INPUT RECORDS:
★ ★ ★

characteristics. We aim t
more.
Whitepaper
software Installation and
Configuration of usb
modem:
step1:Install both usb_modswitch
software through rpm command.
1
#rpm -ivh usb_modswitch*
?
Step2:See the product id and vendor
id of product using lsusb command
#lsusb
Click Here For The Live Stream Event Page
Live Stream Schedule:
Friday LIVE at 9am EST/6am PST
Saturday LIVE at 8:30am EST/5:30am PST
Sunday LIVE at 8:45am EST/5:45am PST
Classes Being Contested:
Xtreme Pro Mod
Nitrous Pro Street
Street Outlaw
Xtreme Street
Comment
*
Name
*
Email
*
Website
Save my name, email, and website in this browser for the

★ ★ ★

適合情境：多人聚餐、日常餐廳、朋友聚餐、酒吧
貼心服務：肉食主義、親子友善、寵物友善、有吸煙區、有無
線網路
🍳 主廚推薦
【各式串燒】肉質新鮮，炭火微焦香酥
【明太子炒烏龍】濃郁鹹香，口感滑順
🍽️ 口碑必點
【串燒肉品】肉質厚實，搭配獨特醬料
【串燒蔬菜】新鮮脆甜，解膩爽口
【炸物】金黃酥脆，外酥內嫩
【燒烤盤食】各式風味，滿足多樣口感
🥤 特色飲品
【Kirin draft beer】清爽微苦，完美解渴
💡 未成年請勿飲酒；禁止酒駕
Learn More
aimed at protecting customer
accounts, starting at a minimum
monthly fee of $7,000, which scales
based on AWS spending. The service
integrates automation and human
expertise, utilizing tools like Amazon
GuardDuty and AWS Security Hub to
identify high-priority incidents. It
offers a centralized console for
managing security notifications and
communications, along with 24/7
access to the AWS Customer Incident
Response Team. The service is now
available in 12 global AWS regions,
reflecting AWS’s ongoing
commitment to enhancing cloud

★ ★ ★

WORK REQUEST: In the records above, find each line with the word "product" and copy it.

RESULT OF THIS TASK:
Step2:See the product id and vendor
id of product using lsusb command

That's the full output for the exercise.